Patryk Słotwiński

Personal information
- Date of birth: 27 April 1994 (age 30)
- Place of birth: Tomaszów Lubelski, Poland
- Height: 1.82 m (6 ft 0 in)
- Position(s): Defender

Team information
- Current team: Tomasovia Tomaszów Lubelski
- Number: 6

Youth career
- Tomasovia Tomaszów Lubelski

Senior career*
- Years: Team / Apps / (Gls)
- 2009–2013: Tomasovia Tomaszów Lubelski / 102 / (7)
- 2014: Stal Mielec / 11 / (0)
- 2014–2015: Tomasovia Tomaszów Lubelski / 30 / (6)
- 2015–2016: Wisła Puławy / 28 / (0)
- 2017–2018: Motor Lublin / 50 / (2)
- 2019–2020: Hetman Zamość / 24 / (1)
- 2020–: Tomasovia Tomaszów Lubelski / 9 / (0)

= Patryk Słotwiński =

Polish footballer

Patryk Słotwiński (born 27 April 1994) is a Polish footballer who plays as a defender for Tomasovia Tomaszów Lubelski. He has previously played for Stal Mielec, Wisła Puławy, Motor Lublin, and Hetman Zamość.

==Career==
Słotwiński began his career at Tomasovia Tomaszów Lubelski. In February 2014, he signed for II liga club Stal Mielec, and he made his professional debut on 9 March 2014 in a 1–3 home loss against Legionovia Legionowo, coming on as a substitute in the 62nd minute.
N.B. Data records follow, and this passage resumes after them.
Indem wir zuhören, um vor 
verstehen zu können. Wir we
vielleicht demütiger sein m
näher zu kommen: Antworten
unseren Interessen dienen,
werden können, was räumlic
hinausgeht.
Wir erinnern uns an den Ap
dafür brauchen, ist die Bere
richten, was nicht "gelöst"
On 23 July 2015, it was announced that Słotwiński had signed with I liga side Wisła Puławy. His debut for Wisła came two days later, where he scored goal in Polish Cup tie against Zagłębie Sosnowiec.
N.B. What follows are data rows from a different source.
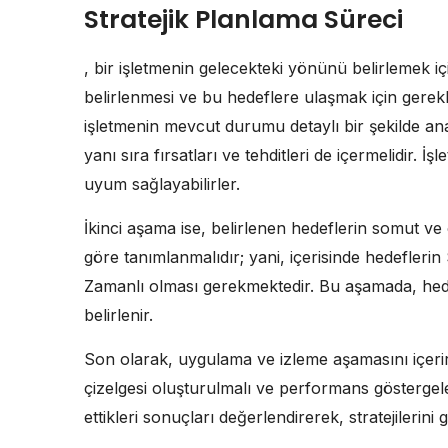
Stratejik Planlama Süreci
, bir işletmenin gelecekteki yönünü belirlemek içi
belirlenmesi ve bu hedeflere ulaşmak için gerekl
işletmenin mevcut durumu detaylı bir şekilde anal
yanı sıra fırsatları ve tehditleri de içermelidir. İ
uyum sağlayabilirler.
İkinci aşama ise, belirlenen hedeflerin somut ve
göre tanımlanmalıdır; yani, içerisinde hedeflerin S
Zamanlı olması gerekmektedir. Bu aşamada, hedef
belirlenir.
Son olarak, uygulama ve izleme aşamasını içerir.
çizelgesi oluşturulmalı ve performans göstergele
ettikleri sonuçları değerlendirerek, stratejilerini 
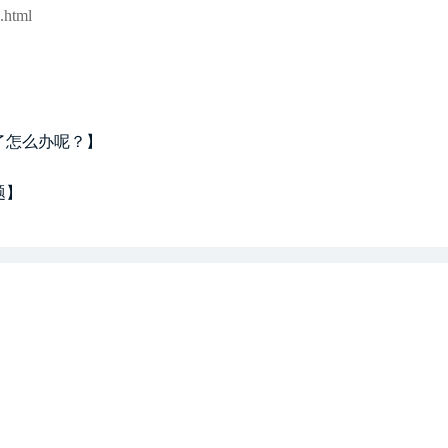
html
了怎么办呢？】
题】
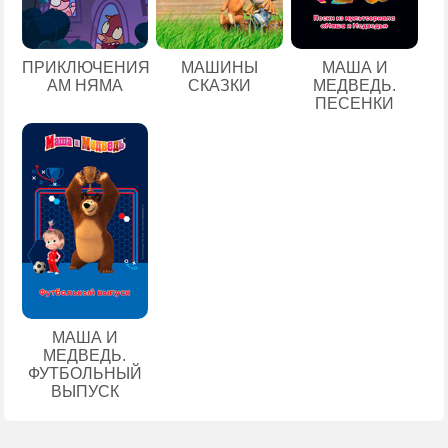
ПРИКЛЮЧЕНИЯ
МАШИНЫ
МАША И
АМ НЯМА
СКАЗКИ
МЕДВЕДЬ.
ПЕСЕНКИ
МАША И
МЕДВЕДЬ.
ФУТБОЛЬНЫЙ
ВЫПУСК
On 19 January 2017, Słotwiński signed a one-and-a-half-year contract with Motor Lublin. On 12 July 2018, he signed a new one-year deal with Motor, keeping him at the club until the end of the 2018–19 season. On 11 December 2018, his contract was terminated by mutual agreement.

In January 2019, he signed a contract with Hetman Zamość until the end of the 2018–19 season.